__YOUR INSTRUCTIONS__.
Locate the line that contains "us or a third" in the entries below, then repeat it and every following line through the line that contains "minutes. Urine tests", exactly, and no others.

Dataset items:
··········
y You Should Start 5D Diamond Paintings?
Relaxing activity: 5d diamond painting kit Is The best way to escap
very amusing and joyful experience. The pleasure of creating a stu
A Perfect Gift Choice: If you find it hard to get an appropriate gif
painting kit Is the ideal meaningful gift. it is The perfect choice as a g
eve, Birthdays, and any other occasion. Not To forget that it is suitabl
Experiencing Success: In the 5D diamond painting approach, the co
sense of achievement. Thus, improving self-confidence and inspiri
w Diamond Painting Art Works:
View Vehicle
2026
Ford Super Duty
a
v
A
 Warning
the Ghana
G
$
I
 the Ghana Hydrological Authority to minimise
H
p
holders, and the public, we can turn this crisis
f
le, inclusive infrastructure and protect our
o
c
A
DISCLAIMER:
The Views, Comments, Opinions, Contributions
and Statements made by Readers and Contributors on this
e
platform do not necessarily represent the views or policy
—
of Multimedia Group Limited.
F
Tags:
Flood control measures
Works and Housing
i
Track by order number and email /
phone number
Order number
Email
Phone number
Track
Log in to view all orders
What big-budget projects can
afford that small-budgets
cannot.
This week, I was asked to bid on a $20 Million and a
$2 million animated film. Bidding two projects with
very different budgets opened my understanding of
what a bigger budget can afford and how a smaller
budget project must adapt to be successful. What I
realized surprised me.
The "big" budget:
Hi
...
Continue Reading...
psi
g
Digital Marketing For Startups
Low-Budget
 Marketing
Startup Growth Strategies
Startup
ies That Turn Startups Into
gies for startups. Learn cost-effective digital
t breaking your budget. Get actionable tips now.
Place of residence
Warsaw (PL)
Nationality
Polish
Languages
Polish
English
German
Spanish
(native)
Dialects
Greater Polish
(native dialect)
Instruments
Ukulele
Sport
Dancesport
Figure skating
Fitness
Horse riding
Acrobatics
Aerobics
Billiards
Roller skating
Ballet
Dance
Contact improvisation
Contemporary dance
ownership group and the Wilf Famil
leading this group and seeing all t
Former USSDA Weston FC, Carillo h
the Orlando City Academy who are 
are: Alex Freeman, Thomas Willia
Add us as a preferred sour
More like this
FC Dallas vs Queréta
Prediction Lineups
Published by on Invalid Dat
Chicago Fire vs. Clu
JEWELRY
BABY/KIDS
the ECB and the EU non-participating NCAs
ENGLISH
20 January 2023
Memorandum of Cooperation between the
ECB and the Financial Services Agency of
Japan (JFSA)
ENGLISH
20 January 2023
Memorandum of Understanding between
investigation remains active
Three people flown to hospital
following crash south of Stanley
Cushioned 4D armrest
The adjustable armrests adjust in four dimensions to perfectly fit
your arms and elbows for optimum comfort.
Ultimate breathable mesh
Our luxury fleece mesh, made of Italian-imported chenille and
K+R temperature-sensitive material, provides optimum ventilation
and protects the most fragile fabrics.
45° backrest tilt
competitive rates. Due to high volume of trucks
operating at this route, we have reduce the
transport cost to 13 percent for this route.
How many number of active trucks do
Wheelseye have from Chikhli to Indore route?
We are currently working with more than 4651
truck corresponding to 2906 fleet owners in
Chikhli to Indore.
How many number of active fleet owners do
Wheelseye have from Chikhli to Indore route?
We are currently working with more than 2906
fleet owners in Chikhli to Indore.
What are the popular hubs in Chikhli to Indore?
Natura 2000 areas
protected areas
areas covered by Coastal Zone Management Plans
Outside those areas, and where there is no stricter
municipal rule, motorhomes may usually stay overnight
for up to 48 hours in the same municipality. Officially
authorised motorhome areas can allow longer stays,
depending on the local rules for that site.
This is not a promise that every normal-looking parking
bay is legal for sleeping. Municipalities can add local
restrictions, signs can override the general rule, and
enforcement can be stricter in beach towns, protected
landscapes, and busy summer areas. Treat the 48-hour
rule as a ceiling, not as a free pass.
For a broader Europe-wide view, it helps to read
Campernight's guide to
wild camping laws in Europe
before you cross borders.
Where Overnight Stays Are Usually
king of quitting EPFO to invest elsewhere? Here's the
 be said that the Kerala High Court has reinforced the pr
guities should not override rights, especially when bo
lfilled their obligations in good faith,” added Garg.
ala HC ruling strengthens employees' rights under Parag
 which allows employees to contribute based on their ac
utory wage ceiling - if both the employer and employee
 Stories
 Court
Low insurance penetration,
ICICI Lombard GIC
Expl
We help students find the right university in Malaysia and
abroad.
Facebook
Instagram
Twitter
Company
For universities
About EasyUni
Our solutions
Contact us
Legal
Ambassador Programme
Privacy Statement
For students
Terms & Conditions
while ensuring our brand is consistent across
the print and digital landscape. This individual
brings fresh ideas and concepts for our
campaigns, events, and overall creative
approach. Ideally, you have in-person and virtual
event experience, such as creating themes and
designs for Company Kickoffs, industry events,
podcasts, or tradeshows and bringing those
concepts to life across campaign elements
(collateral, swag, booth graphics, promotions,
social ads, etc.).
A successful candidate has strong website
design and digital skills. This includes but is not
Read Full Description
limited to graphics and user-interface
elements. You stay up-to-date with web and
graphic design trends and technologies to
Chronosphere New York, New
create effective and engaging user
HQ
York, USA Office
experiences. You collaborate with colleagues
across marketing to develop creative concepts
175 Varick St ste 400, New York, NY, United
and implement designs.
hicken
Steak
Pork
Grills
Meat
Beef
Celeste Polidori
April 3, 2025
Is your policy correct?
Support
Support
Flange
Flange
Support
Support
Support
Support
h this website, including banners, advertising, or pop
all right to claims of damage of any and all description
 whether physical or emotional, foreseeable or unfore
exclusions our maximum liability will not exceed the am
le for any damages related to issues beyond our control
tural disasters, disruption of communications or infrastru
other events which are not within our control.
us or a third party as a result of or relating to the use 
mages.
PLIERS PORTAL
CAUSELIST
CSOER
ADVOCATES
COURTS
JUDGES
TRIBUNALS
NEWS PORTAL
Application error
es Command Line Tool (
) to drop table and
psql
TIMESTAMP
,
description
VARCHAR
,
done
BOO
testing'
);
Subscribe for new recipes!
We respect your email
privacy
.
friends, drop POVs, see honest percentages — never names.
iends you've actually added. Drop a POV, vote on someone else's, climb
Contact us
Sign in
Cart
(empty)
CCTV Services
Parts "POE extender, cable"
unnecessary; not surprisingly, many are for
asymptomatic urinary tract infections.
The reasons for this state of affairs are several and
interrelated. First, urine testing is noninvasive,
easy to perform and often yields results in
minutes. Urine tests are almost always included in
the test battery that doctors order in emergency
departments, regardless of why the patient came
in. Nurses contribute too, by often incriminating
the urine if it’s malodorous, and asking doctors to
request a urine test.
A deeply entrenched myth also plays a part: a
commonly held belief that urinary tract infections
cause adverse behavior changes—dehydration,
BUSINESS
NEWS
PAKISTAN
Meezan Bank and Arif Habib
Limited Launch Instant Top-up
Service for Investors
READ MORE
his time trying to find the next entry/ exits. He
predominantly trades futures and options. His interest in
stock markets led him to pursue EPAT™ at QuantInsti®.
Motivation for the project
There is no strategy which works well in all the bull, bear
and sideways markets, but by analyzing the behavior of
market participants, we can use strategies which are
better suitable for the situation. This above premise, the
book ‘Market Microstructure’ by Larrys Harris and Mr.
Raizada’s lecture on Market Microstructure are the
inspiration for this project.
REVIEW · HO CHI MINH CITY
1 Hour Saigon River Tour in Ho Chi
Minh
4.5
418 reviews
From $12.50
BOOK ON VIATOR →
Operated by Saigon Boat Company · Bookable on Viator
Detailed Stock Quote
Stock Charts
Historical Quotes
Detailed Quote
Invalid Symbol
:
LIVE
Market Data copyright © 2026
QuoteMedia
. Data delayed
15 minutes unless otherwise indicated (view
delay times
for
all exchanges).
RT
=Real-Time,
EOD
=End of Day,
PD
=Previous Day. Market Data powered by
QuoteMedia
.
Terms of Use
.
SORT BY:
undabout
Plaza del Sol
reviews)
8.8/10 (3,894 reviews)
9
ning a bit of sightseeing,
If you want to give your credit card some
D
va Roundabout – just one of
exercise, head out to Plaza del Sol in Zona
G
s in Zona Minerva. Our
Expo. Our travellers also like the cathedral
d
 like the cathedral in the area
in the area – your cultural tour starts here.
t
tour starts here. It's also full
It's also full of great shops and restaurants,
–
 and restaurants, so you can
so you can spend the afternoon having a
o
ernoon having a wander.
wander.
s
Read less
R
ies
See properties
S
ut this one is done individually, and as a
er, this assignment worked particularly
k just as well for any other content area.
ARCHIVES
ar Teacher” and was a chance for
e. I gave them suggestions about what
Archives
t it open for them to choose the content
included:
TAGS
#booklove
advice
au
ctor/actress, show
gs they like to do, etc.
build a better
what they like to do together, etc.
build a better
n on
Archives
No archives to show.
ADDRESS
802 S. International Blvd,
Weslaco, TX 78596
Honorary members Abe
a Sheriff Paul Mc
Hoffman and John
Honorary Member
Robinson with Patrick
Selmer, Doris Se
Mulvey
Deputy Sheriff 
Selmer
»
··········
__REPLY TO THE TASK__.
us or a third party as a result of or relating to the use 
mages.
PLIERS PORTAL
CAUSELIST
CSOER
ADVOCATES
COURTS
JUDGES
TRIBUNALS
NEWS PORTAL
Application error
es Command Line Tool (
) to drop table and
psql
TIMESTAMP
,
description
VARCHAR
,
done
BOO
testing'
);
Subscribe for new recipes!
We respect your email
privacy
.
friends, drop POVs, see honest percentages — never names.
iends you've actually added. Drop a POV, vote on someone else's, climb
Contact us
Sign in
Cart
(empty)
CCTV Services
Parts "POE extender, cable"
unnecessary; not surprisingly, many are for
asymptomatic urinary tract infections.
The reasons for this state of affairs are several and
interrelated. First, urine testing is noninvasive,
easy to perform and often yields results in
minutes. Urine tests are almost always included in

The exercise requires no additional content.